Wearing the leader's jersey from the prologue from the San Francisco prologue through Santa Rosa's stage one is a career highlight for Discovery rider. The thought of winning the Tour of California is a dream for Leipheimer but no sweeter because of today's unfortunate crashes in the finishing circuits or the abandonment of CSC's Dave Zabriskie.
Zabriskie was a favourite after having placed second in the event last year. He was rushed to the hospital with a concussion and a possible broken wrist after he crashed at the seventy-mile mark along HWY 1. "I don't wish crashes like these upon anyone," Leipheimer said. "I am very disappointed that Dave Zabriskie crashed today because he was the race favourite to win, in my opinion, and I certainly don't want to beat him this way, and I hope he is OK. If I go on to win it doesn't make it any sweeter for me because he crashed out."
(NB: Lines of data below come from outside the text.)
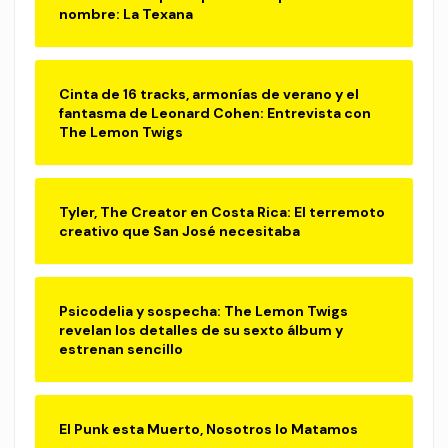
nombre: La Texana
Cinta de 16 tracks, armonías de verano y el
fantasma de Leonard Cohen: Entrevista con
The Lemon Twigs
Tyler, The Creator en Costa Rica: El terremoto
creativo que San José necesitaba
Psicodelia y sospecha: The Lemon Twigs
revelan los detalles de su sexto álbum y
estrenan sencillo
El Punk esta Muerto, Nosotros lo Matamos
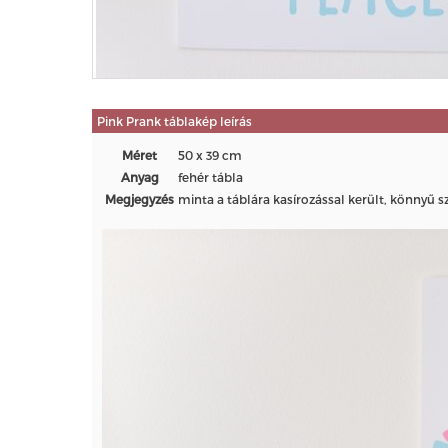
Pink Prank táblakép leírás
Méret
50 x 39 cm
Anyag
fehér tábla
Megjegyzés
minta a táblára kasírozással került, könnyű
Friday's time trial is the stage Leipheimer is focusing on as being the most decisive stage for the general classification. "All I can do is my best, and I would like to have a good time trial," Leipheimer said. "But I shouldn't even be thinking about the time trial yet because there are still three more stages that are tough and just as phenomenal as today. Tomorrow is another picture postcard day."